I am normally the woman who cannot read a magazine in the middle of the day lest I feel guilty. But no more. Hart made a comment in a blog last week about North American society and the fact that we cannot just give ourselves a break. We cannot just let go and take holidays and time off in the middle of a stressful day without being wracked with guilt. Hart was right and I am a very bad offender. The guilt stacks up in my body so high that I sometimes feel I am choking on it. Nobody is doing this to me. I am doing this to myself. And it must stop. And I am working on it. Or rather I am anti-working on it. At the risk of sounding like a drama queen, my life may one day depend upon it.

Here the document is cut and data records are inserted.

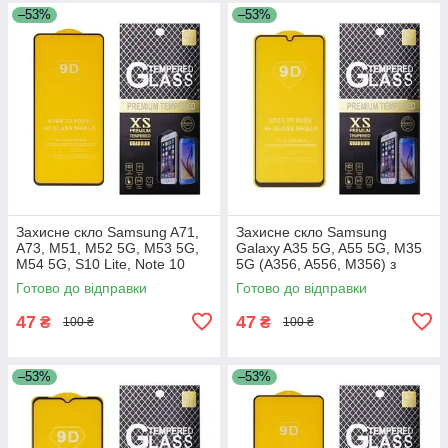
–53%
–53%
Захисне скло Samsung A71,
Захисне скло Samsung
A73, M51, M52 5G, M53 5G,
Galaxy A35 5G, A55 5G, M35
M54 5G, S10 Lite, Note 10
5G (A356, A556, M356) з
Lite, A715, A716, A725, A736,
чорною рамкою
Готово до відправки
Готово до відправки
M515, M526, M536,
47
47
₴
₴
100 ₴
100 ₴
–53%
–53%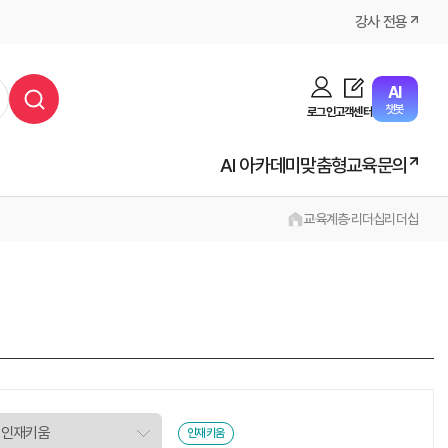
강사 전용
AI
챗봇
로그인
고객센터
AI 아카데미
맞춤형교육문의
교육
계층·리더십
리더십
인재키움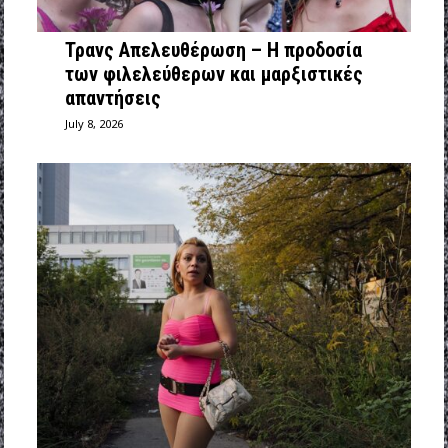
Τρανς Απελευθέρωση – Η προδοσία
των φιλελεύθερων και μαρξιστικές
απαντήσεις
July 8, 2026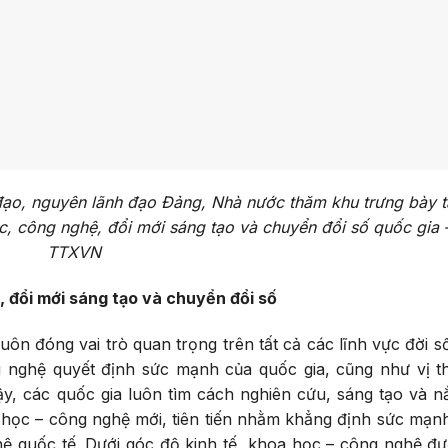
đạo, nguyên lãnh đạo Đảng, Nhà nước thăm khu trưng bày t
c, công nghệ, đổi mới sáng tạo và chuyển đổi số quốc gia 
TTXVN
, đổi mới sáng tạo và chuyển đổi số
uôn đóng vai trò quan trọng trên tất cả các lĩnh vực đời s
g nghệ quyết định sức mạnh của quốc gia, cũng như vị t
 vậy, các quốc gia luôn tìm cách nghiên cứu, sáng tạo và n
 học – công nghệ mới, tiên tiến nhằm khẳng định sức mạn
hệ quốc tế. Dưới góc độ kinh tế, khoa học – công nghệ đư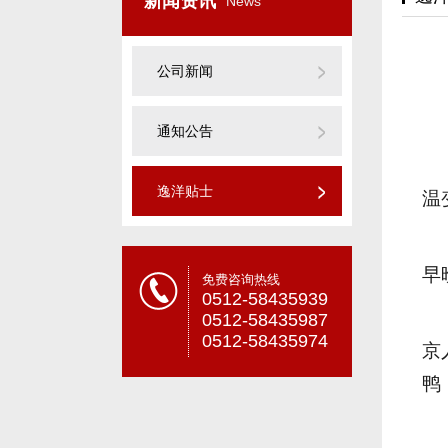
新闻资讯
News
公司新闻
通知公告
逸洋贴士
温
早
免费咨询热线
0512-58435939
0512-58435987
0512-58435974
京
鸭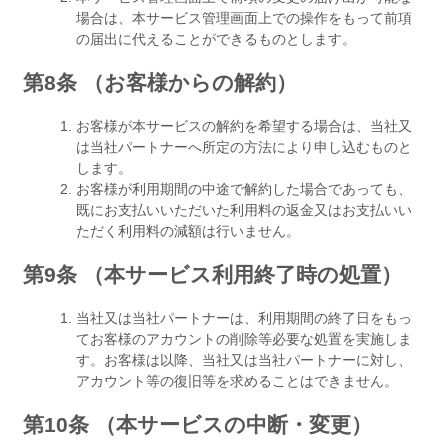
場合は、本サービス管理画面上での操作をもって前項
の届出に代えることができるものとします。
第8条 （お客様からの解約）
お客様が本サービスの解約を希望する場合は、当社又
は当社パートナーへ所定の方法により申し込むものと
します。
お客様が利用期間の中途で解約した場合であっても、
既にお支払いいただいた利用料の返金又はお支払いい
ただく利用料の減額は行いません。
第9条 （本サービス利用終了時の処置）
当社又は当社パートナーは、利用期間の終了日をもっ
てお客様のアカウントの削除等必要な処置を実施しま
す。お客様は以降、当社又は当社パートナーに対し、
アカウント等の復旧等を求めることはできません。
第10条 （本サービスの中断・変更）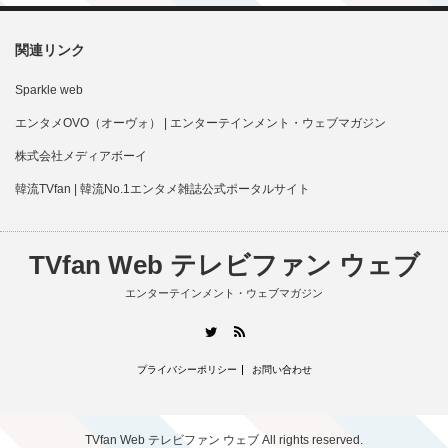
関連リンク
Sparkle web
エンタメOVO（オーヴォ） | エンターテインメント・ウェブマガジン
株式会社メディアボーイ
韓流TVfan | 韓流No.1エンタメ雑誌公式ポータルサイト
TVfan Web テレビファン ウェブ
エンターテインメント・ウェブマガジン
RSS
Twitter
プライバシーポリシー
お問い合わせ
TVfan Web テレビファン ウェブ
All rights reserved.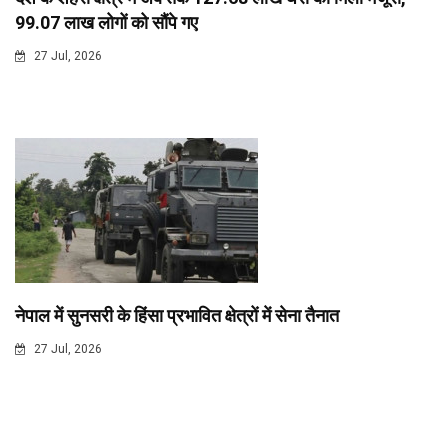
99.07 लाख लोगों को सौंपे गए
27 Jul, 2026
नेपाल में सुनसरी के हिंसा प्रभावित क्षेत्रों में सेना तैनात
27 Jul, 2026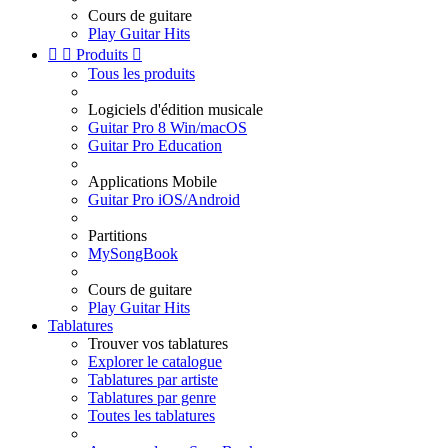
Cours de guitare
Play Guitar Hits


Produits

Tous les produits
Logiciels d'édition musicale
Guitar Pro 8 Win/macOS
Guitar Pro Education
Applications Mobile
Guitar Pro iOS/Android
Partitions
MySongBook
Cours de guitare
Play Guitar Hits
Tablatures
Trouver vos tablatures
Explorer le catalogue
Tablatures par artiste
Tablatures par genre
Toutes les tablatures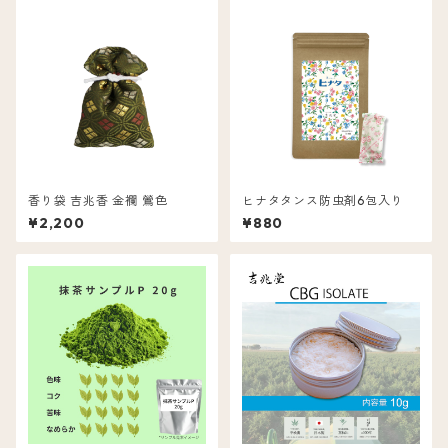
香り袋 吉兆香 金襴 鶯色
ヒナタタンス防虫剤6包入り
¥2,200
¥880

Barbara: You are so not a drama queen, Deb. So very far from it, in fact, that I am beyond relieved to hear that you have found a concerted and gentle plan to de-stress and cope with what is, for all intents and purposes, one of life’s seriously difficult life-challenges. Thanks so much for your honesty through this—and by that I mean, for the honesty with yourself that then coalesces into honesty with us. Because we all go through these times, we just don’t always recognize the absolute need for our own concerted coping strategies. We really do have to step back from the muck from time to time, guilt-free and bravely, if we’re ever going to survive the serious and heavy-duty business of emotional muck-racking. All our lives depend upon it!

Monday, October 4, 2010

Weird Energy––1, Deb––0

Deb: We are in some sort of strange vortex right now, my family and me. So many weird things are going on in our lives. It is a time where emotions and events are stretched wider than Plastic Man (for any comic buffs). The greatest things are happening and the worst things are happening. We have beloved people in our lives fighting for their lives, and the joy of a puppy. We have support and love around us, and hate and bad wishes.

I know that all of us have these things in our lives from time to time, but this––this––is hyper drive, it’s to the max, it’s 3D, it’s life squared. It’s like the world is ending so the universe is trying to give us all things at once. And I don’t just mean stressful things. I have been down that road many times in my life before with the never ending bad news and funeral after funeral and the sad that you thought would never stop being. And even then I could cope. I knew what the beast was. I knew it was bad and sad and that it should bring sadness and so I could handle it.

This is different. It is everything. Absolutely everything. Good bad, sad happy, up down, in out, rich poor, love hate, anger joy, healthy dying, Life is heightened. I am losing things, dropping things, forgetting things, finding things, crying, yelling, laughing, dancing, eating, drinking, and popping Advil.

And worst of all I am panicking. I am losing it. I want to scream. I am feeling trapped and helpless and fed up and powerless. I want to go away from here and I want to stay here. I am employing all of my considerable coping skills and getting nowhere fast. I know this too shall pass, but right now, I am toast. Put jam on me.

Barbara: In classic Deb-style, you still finish with a smile. We can try putting jam on Deb, but my guess is it won’t take. At least not right now.

This post totally resonates with me because (as you could probably tell by my Friday post) I feel it too. And I also feel it’s larger than me and larger than my circle. It does feel to be everywhere, this frenetic incomprehensible vortex that brings madness and mayhem in all its darkness and in all its glory.

Maybe it is like a tornado in more ways than one. Because I do think––as cliché as it sounds––that we are safer in the eye of it. You know, where it’s still and quiet while all hell rages around you.

I don’t know if any of you are experiencing this maelstrom as well, but if you are, I wonder what would happen if we all banded together (in spirit) and decided we would ride the storm in its centre, we would breathe quietly, and we would accept all the whirlwinds around us for whatever they might bring. Because even after that real tornado passes and even after you mourn the destruction in its wake, seedlings of all kinds do push up and grow. And the seedlings can sprout completely unexpected vegetation that may even––after time, mind––bud and bloom the most beautiful flower we’ve ever seen.